Dr. Sulabh Patel has obtained his interdisciplinary PhD (Discipline: Pharmaceutical Sciences and Co-discipline: Chemistry) from the University of Missouri Kansas City, USA in Jan-2014. He then joined University of Basel & F. Hoffmann La Roche (Basel) collaborative Post-Doctoral program. In July-2015, Dr. Patel joined the department of Drug Delivery, Pharmaceutical Technology and Development (Biologics), Europe as a Research Scientist. Currently, his research area is mainly focused on the development of Long-acting delivery of Biologics and small molecules for the treatment of back of the eye ocular diseases.

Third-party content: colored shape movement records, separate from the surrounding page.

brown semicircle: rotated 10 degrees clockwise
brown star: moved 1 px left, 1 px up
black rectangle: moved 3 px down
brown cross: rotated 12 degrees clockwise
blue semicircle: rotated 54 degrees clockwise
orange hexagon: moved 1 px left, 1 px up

Following intravitreal (IVT) injection of protein-loaded long acting delivery (LAD) system, therapeutic protein remains in vitreous humor (VH) and gets exposed at physiological pH and temperature for significantly longer duration. Therefore, it is of prime interest to study the stability of protein in VH at physiological conditions. However, so far, this has been proven to be very challenging. In previous work, we have shown that isolated VH exhibits unique behavior of pH alkaline shift upon incubation and formation of smaller MW degradation products. Hence, we have successfully developed a customized dual-chamber ex-vivo intravitreal model (Ex-Vit) effective in maintaining pH and osmolality of VH constant throughout study period, thus enabling long-term stability investigations of protein in the isolated VH.

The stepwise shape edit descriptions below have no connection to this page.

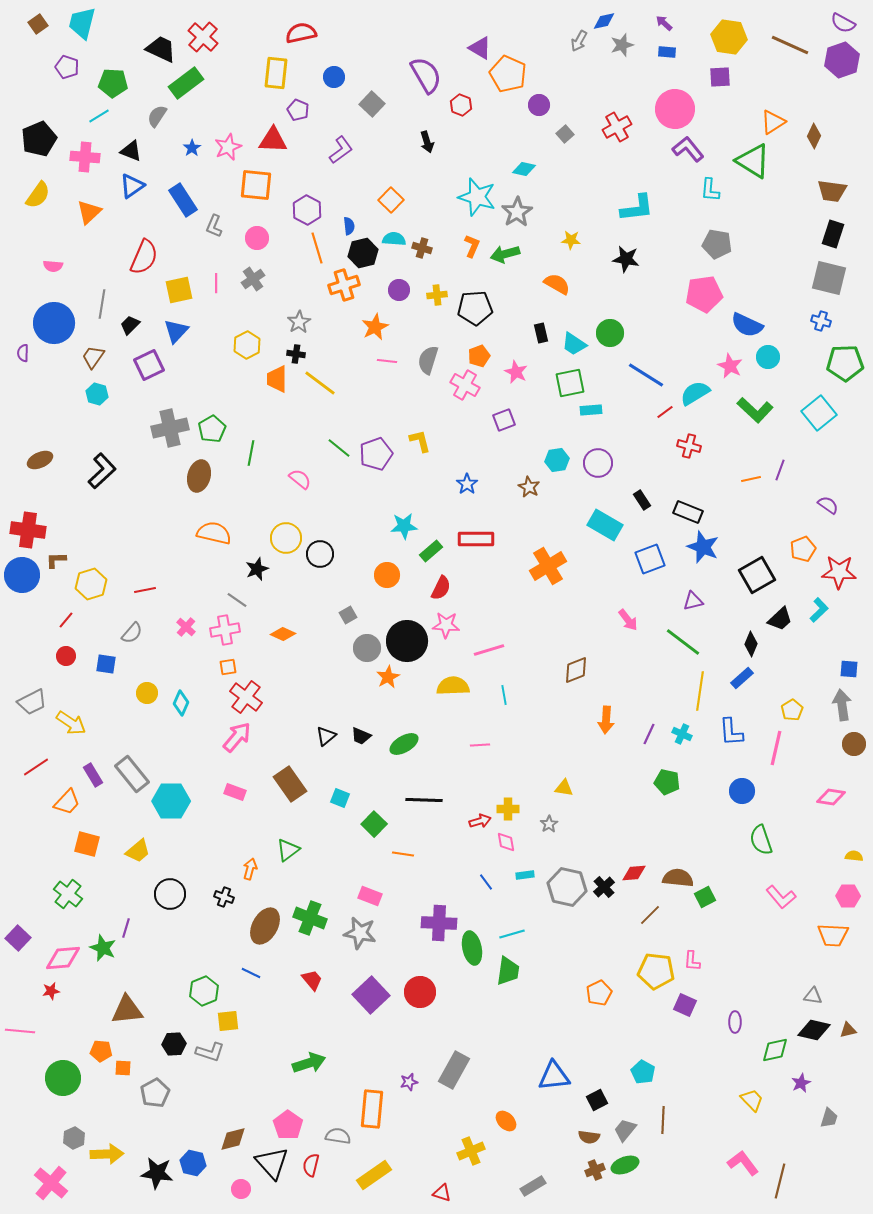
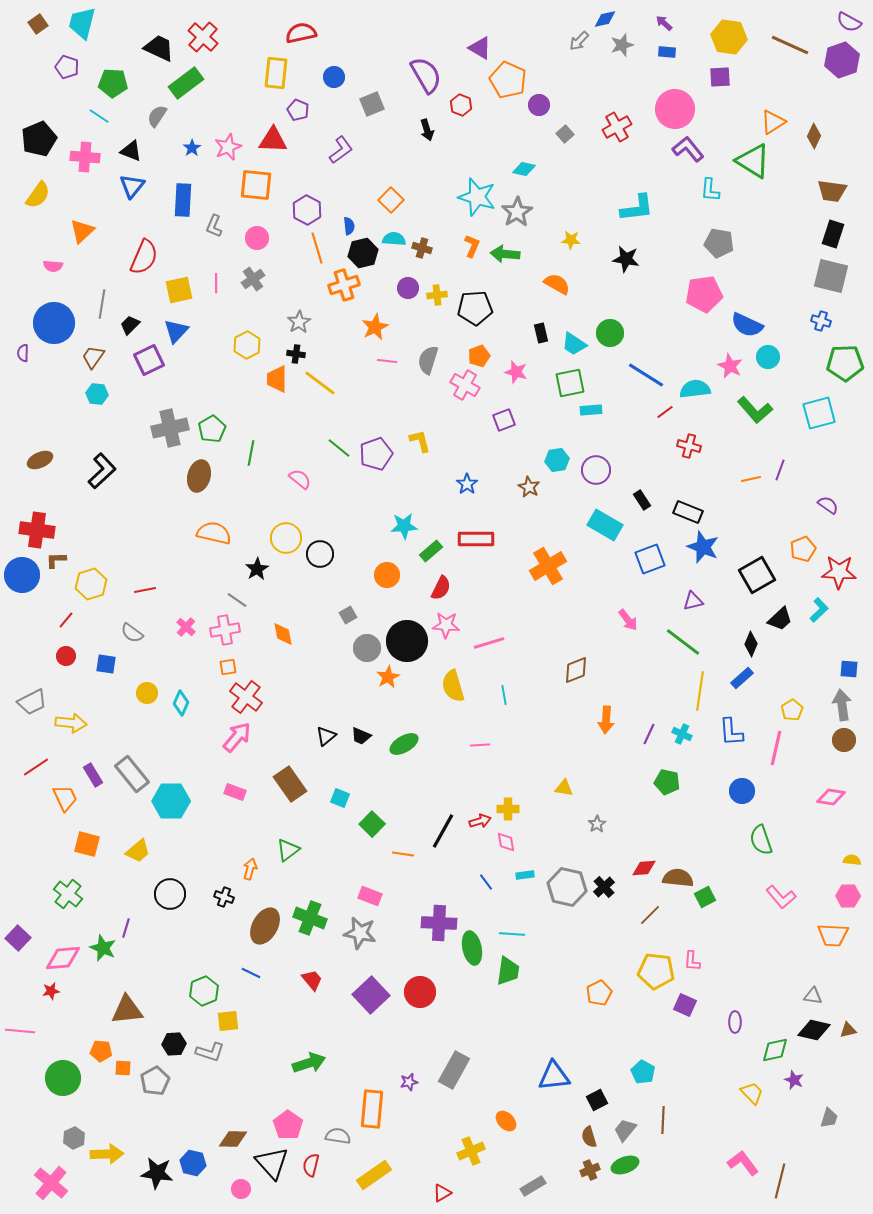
blue diamond at (604, 21): moved 1 px right, 2 px up
purple semicircle at (843, 23): moved 6 px right, 1 px up
gray arrow at (579, 41): rotated 15 degrees clockwise
black trapezoid at (161, 49): moved 2 px left, 1 px up
orange pentagon at (508, 74): moved 6 px down
gray square at (372, 104): rotated 25 degrees clockwise
cyan line at (99, 116): rotated 65 degrees clockwise
black arrow at (427, 142): moved 12 px up
blue triangle at (132, 186): rotated 16 degrees counterclockwise
blue rectangle at (183, 200): rotated 36 degrees clockwise
orange triangle at (89, 212): moved 7 px left, 19 px down
gray pentagon at (717, 244): moved 2 px right, 1 px up
green arrow at (505, 254): rotated 20 degrees clockwise
gray square at (829, 278): moved 2 px right, 2 px up
purple circle at (399, 290): moved 9 px right, 2 px up
purple square at (149, 365): moved 5 px up
pink star at (516, 372): rotated 10 degrees counterclockwise
cyan semicircle at (695, 393): moved 4 px up; rotated 24 degrees clockwise
cyan hexagon at (97, 394): rotated 10 degrees counterclockwise
green L-shape at (755, 410): rotated 6 degrees clockwise
cyan square at (819, 413): rotated 24 degrees clockwise
purple circle at (598, 463): moved 2 px left, 7 px down
red cross at (28, 530): moved 9 px right
black star at (257, 569): rotated 10 degrees counterclockwise
gray semicircle at (132, 633): rotated 85 degrees clockwise
orange diamond at (283, 634): rotated 55 degrees clockwise
pink line at (489, 650): moved 7 px up
yellow semicircle at (453, 686): rotated 104 degrees counterclockwise
yellow arrow at (71, 723): rotated 28 degrees counterclockwise
brown circle at (854, 744): moved 10 px left, 4 px up
black line at (424, 800): moved 19 px right, 31 px down; rotated 63 degrees counterclockwise
orange trapezoid at (67, 802): moved 2 px left, 4 px up; rotated 68 degrees counterclockwise
green square at (374, 824): moved 2 px left
gray star at (549, 824): moved 48 px right
yellow semicircle at (854, 856): moved 2 px left, 4 px down
red diamond at (634, 873): moved 10 px right, 5 px up
cyan line at (512, 934): rotated 20 degrees clockwise
purple star at (801, 1083): moved 7 px left, 3 px up; rotated 24 degrees counterclockwise
gray pentagon at (155, 1093): moved 12 px up
yellow trapezoid at (752, 1100): moved 7 px up
brown semicircle at (589, 1137): rotated 65 degrees clockwise
brown diamond at (233, 1139): rotated 16 degrees clockwise
brown cross at (595, 1170): moved 5 px left
red triangle at (442, 1193): rotated 48 degrees counterclockwise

Stability of a model bi-specific mAb (mAb) was evaluated in the isolated porcine VH at 37°C for 3 months. Physical stability of mAb was studied by particle analysis, DSC, SEC, CE-SDS, and microscopically, whereas chemical stability was examined by IEC and LC-MS/MS. The potency (binding affinity) of the protein in the stability samples was estimated by SPR-Biacore. MAb exhibited significantly less fragmentation in VH relative to PBS. Similarly, the loss of binding affinity of mAb was noticeably higher in PBS (~50%) at 3 month time point when compared to VH (~40%). Results indicate that studied mAb exhibited better stability in VH compared to PBS, suggesting that for long-term IVT applications, it would be beneficial to investigate stability in VH instead of PBS.

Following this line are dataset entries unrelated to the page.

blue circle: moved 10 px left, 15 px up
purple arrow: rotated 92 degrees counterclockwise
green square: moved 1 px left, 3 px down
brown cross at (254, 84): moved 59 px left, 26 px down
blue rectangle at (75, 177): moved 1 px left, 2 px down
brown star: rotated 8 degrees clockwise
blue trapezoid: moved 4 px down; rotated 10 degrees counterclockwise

In summary, newly developed Ex-Vit model is suitable to predict long-term stability of proteins and other molecules following IVT injection. Another perspective of application is to estimate release characteristics from controlled release IVT drug delivery systems.
Audience will learn:
•Currently, PBS is considered as a gold-standard to evaluate protein stability or release behavior of therapeutics following intravitreal injection. It is mainly due to the lack of advanced and more predictive in-vitro/ex-vivo models.
•The ExVit model discussed in this talk can be used to predict long-term stability of therapeutic protein in the isolated VH. Hence, the results obtained using ExVit model would be more realistic to the in-vivo situation than the PBS.
•It can be a simple and cost effective experimental tool which can be easily set-up in any lab.
•Accounted to these facts, it can offer tremendous advantage during conventional protein formulation development and also for the development of LAD intended for intraocular delivery.